In 1871, Mendeleev published his periodic table in a new form, with groups of similar elements arranged in columns rather than in rows, and those columns numbered I to VIII corresponding with the element’s oxidation state. He also gave detailed predictions for the properties of elements he had earlier noted were missing but should exist. These gaps were subsequently filled as chemists discovered additional naturally occurring elements.

The popular periodic table layout, also known as the common or standard form is attributable to Horace Groves Deming (1923).

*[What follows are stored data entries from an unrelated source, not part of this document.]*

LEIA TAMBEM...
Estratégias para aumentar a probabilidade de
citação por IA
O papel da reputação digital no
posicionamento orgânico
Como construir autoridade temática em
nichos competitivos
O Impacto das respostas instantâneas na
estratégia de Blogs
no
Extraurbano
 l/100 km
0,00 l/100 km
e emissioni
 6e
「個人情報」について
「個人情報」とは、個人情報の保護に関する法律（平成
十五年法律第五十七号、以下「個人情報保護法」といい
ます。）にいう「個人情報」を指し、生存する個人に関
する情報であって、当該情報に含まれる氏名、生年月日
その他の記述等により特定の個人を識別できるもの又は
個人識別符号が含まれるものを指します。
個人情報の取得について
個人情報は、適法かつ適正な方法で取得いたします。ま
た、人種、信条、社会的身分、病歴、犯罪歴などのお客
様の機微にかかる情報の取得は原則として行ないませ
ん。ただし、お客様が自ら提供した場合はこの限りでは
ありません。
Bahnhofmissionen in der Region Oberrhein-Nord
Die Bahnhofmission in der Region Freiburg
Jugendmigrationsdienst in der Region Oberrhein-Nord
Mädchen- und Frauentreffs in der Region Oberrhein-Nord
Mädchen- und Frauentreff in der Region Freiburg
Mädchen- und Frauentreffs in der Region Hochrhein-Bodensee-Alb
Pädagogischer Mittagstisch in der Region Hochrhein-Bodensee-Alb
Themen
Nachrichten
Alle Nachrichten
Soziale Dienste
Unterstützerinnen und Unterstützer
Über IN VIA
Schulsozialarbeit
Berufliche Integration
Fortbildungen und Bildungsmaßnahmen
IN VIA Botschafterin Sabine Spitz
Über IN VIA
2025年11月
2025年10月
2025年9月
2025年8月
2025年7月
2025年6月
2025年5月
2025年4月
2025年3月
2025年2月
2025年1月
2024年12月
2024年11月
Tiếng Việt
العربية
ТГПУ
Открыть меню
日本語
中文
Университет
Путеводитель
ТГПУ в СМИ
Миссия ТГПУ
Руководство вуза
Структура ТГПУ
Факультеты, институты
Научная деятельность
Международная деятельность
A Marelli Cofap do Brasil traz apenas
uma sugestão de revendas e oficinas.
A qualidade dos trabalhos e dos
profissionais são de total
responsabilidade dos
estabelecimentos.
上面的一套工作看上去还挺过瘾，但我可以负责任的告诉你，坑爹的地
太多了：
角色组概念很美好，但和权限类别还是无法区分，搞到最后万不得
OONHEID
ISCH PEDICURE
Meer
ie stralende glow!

In 1945, Glenn Seaborg, an American scientist, made the suggestion that the actinide elements, like the lanthanides, were filling an f sub-level. Before this time, the actinides were thought to be forming a fourth d-block row. Seaborg’s suggestion was found to be correct, and he subsequently went on to win the 1951 Nobel Prize in chemistry for his work in synthesizing actinide elements. As we know, the periodic table has undergone many changes throughout its history, until it has reached the modern form we see today. Many elements were found in nature, and some have been synthesized in labs. Scientists are working, even now, to find more elements and improve the periodic table. Let us hope that we continue to find out more about the periodic table, and that our chemical knowledge improves in the process.